Getting a dog when you work is absolutely doable. But it does require more thought than most people give it before bringing a puppy home. The fantasy is a dog curled at your feet while you crack on with your inbox. The reality, at least early on, is a puppy who needs a wee the precise moment your most important meeting of the week starts.
Whether you work from home, in an office, or somewhere in between, the key is planning. Not vague, good-intentions planning. Proper, practical planning that looks at your actual working day and accounts for the dog in it.
Start the Day Right
Before your working day begins, exercise and toilet your dog. A decent walk, a run, a swim, whatever suits them. Getting that out of the way means you are starting the day with a settled dog rather than one who has been sitting on their energy since 7am.

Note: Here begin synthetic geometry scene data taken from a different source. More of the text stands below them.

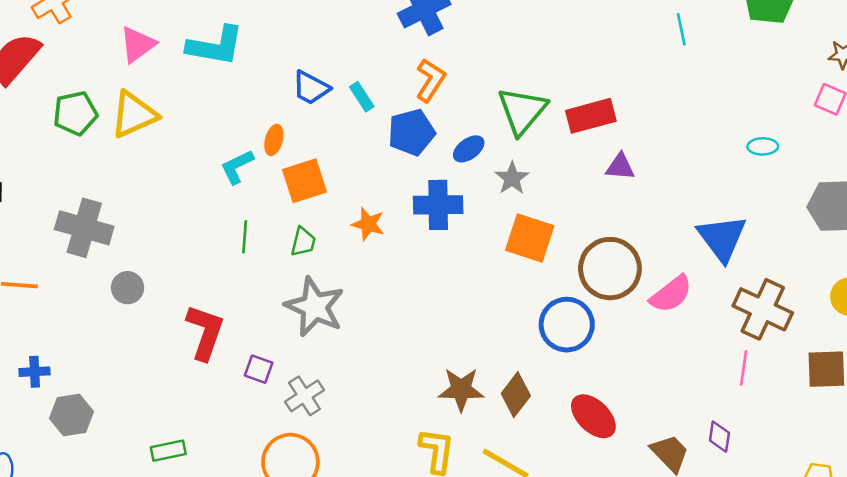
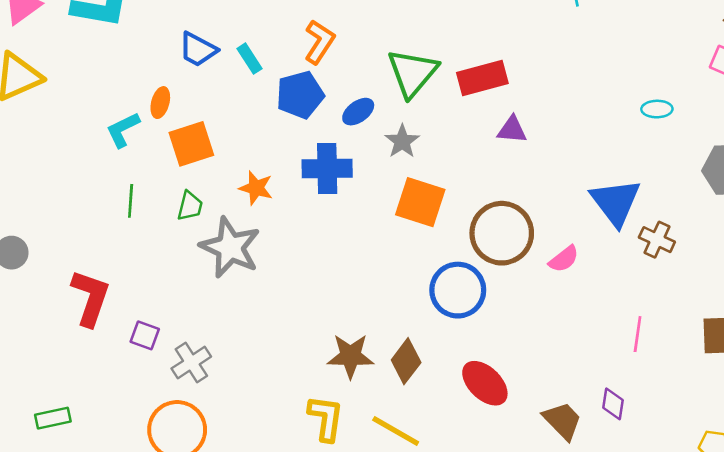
pink semicircle: (671, 294) -> (564, 259), size x0.7
gray star: (315, 307) -> (230, 247), moved
brown cross: (763, 309) -> (657, 240), moved, size x0.6

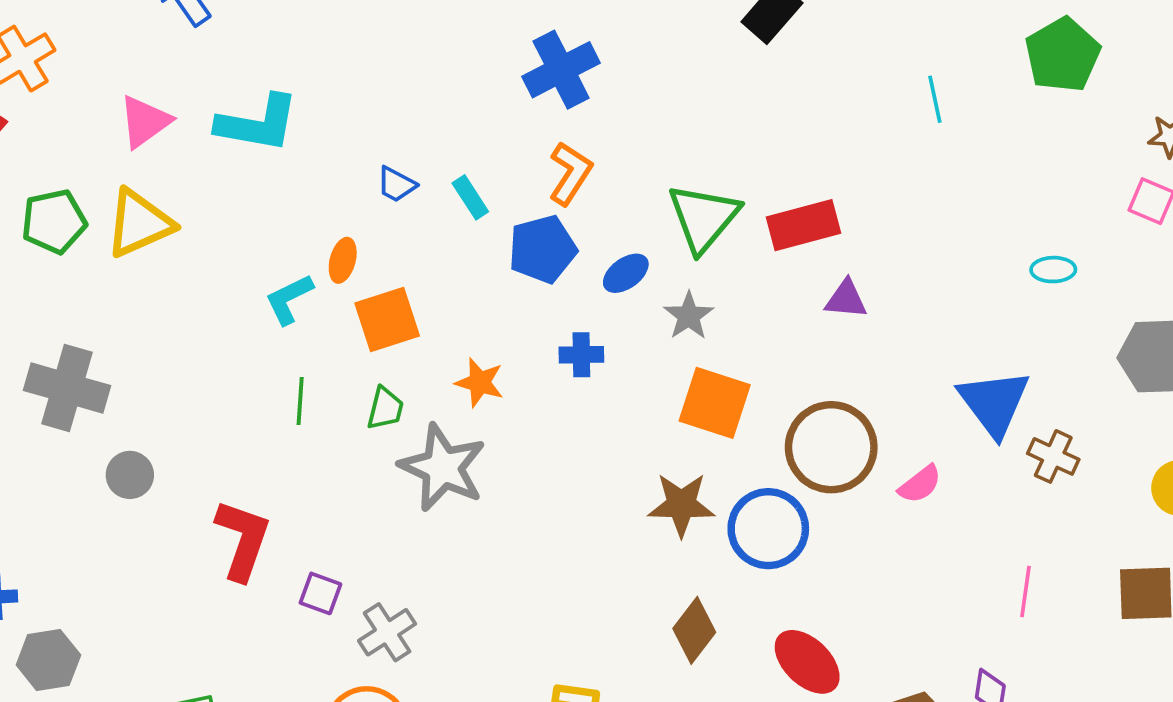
blue trapezoid: (198, 50) -> (396, 184), size x0.7
blue cross: (327, 169) -> (581, 355), size x0.6
brown star: (350, 356) -> (681, 505), moved

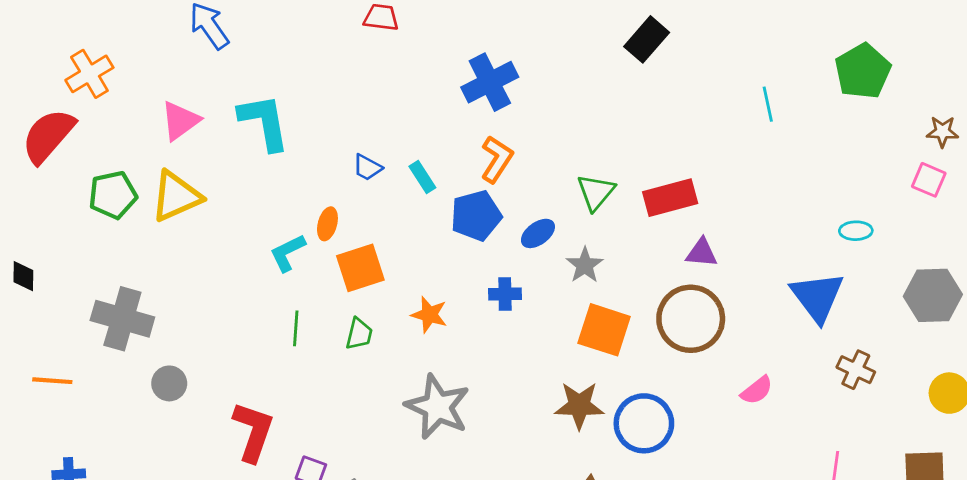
cyan L-shape: (258, 123) -> (264, 122), turned -110
green triangle: (704, 218) -> (596, 192), size x0.7
blue triangle: (994, 403) -> (817, 297), moved
brown circle: (831, 447) -> (691, 319), moved
gray star: (443, 468) -> (438, 407), moved

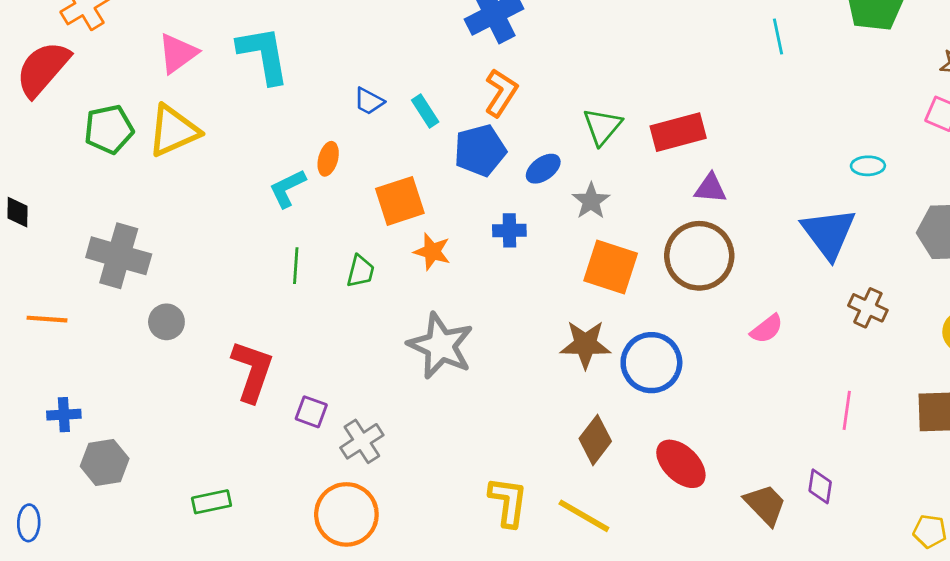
orange square: (360, 268) -> (400, 201), moved

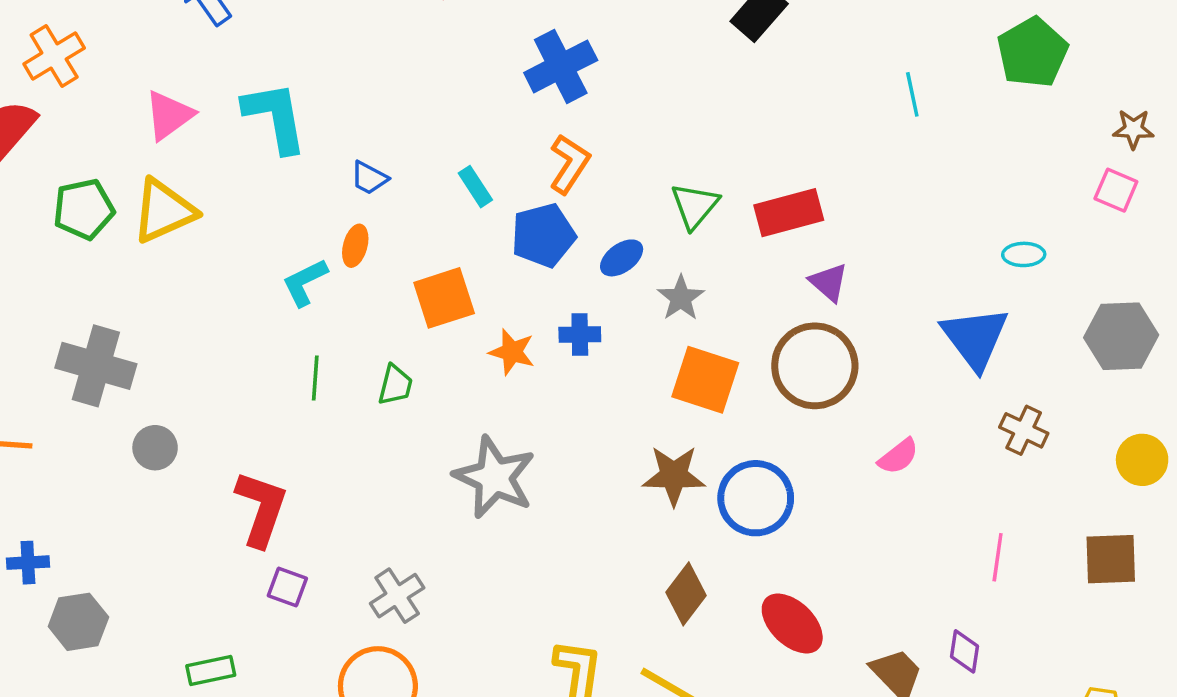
blue trapezoid: (369, 101) -> (369, 178), moved
purple triangle: (710, 188) -> (829, 282), turned 36
orange star: (432, 252) -> (512, 352), moved
purple square: (311, 412) -> (287, 587), moved

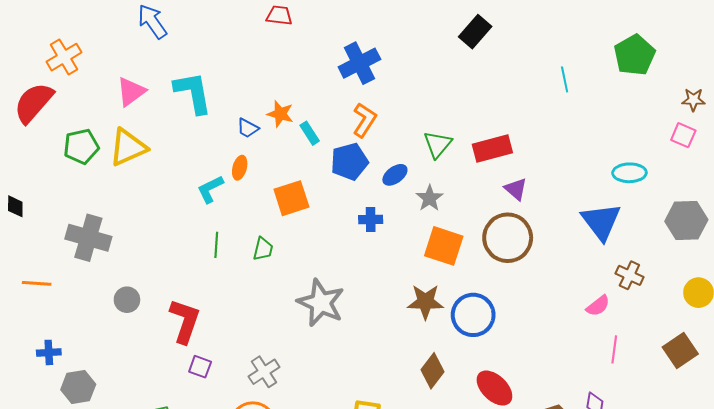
cyan ellipse: (1024, 254) -> (629, 173), size x1.4
orange star: (512, 352) -> (280, 114), moved
gray circle: (155, 448) -> (127, 300), moved
pink semicircle: (898, 456) -> (598, 306), moved
brown square: (1111, 559) -> (680, 350), turned -32

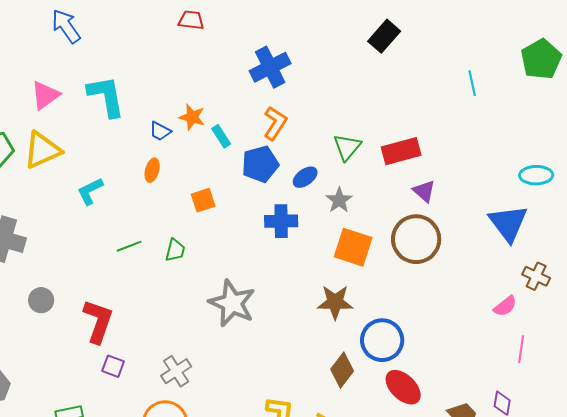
cyan L-shape: (210, 189) -> (90, 191), moved
orange square: (291, 198) -> (203, 200), size x0.7
blue cross: (371, 219) -> (281, 221), size x1.4
green line: (216, 245) -> (129, 246), turned 65
blue circle: (473, 315) -> (382, 340), moved

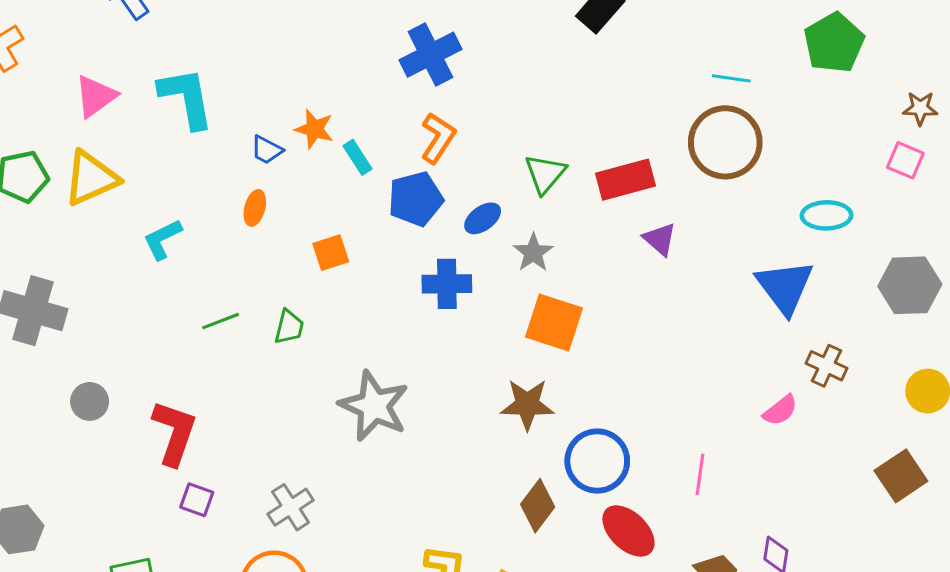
cyan line: (472, 83) -> (731, 78), turned -70
brown circle: (416, 239) -> (725, 142), moved
pink line: (521, 349) -> (700, 474), moved

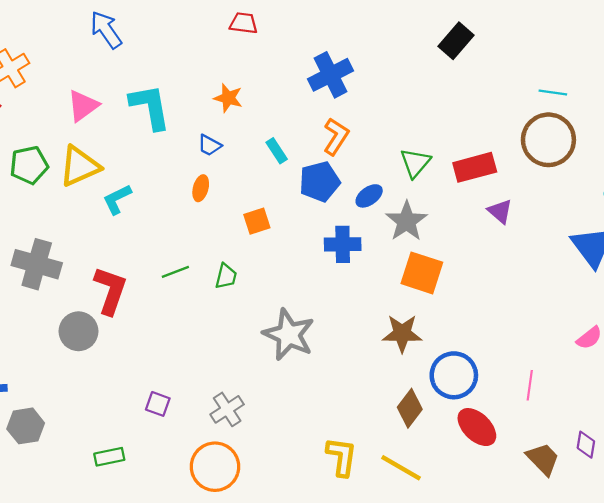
orange star: (314, 129) -> (228, 98), moved
cyan L-shape: (163, 239) -> (117, 199), moved
gray star: (533, 253) -> (406, 221), size x1.4
gray circle: (90, 401) -> (79, 331), size x1.4
red L-shape: (174, 433) -> (110, 291), moved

When you do get gaps between meetings or tasks, be thoughtful about how you spend them. Launching into ten minutes of ball throwing sounds like a good idea, but a dog who has just been wound up takes time to come back down again. A quick toilet trip and a calm few minutes of interaction will serve you far better than a frantic game that leaves them buzzing when you need to get back to your desk.
Teach the Art of Doing Nothing
This is genuinely one of the most underrated skills you can give a dog, and it pays off across every area of life. Dogs are built to sleep for somewhere between twelve and eighteen hours a day. Helping them learn how to switch off, how to settle on a mat, in a crate, on a sofa by your desk, is not time wasted. It is an investment.
Teaching settle in multiple locations matters too. A dog who can only switch off in their crate but not beside your desk, or at your feet during a call, is going to create challenges you did not anticipate. Build that skill in all the places it will need to work.
If You Can Take Your Dog Into the Office
Dog-friendly workplaces are genuinely wonderful, but they come with responsibilities. Not every dog is suited to an office environment. A dog who is relaxed with change, comfortable around noise, unfazed by new people and unexpected events, will likely thrive. A dog who is reactive, easily overwhelmed, or still working through basic training is probably not ready for it yet.
If you are hoping to persuade your employer to allow dogs, come prepared. Think through the practicalities: where will the dog toilet, who keeps an eye on them when you step away, what happens if they are having a difficult day? Employers who feel the logistics have been thought through are far more likely to say yes. There are real benefits to make the case with too, including staff wellbeing, morale, and even social media value for the business.
The Bottom Line
Working with a dog in your life is absolutely manageable. It just requires you to think ahead, be realistic about your dog's needs and temperament, and build the right habits from early on. The dogs who settle most beautifully in working environments are almost always the ones who were taught, from a young age, that sometimes life is quiet, and that is perfectly fine.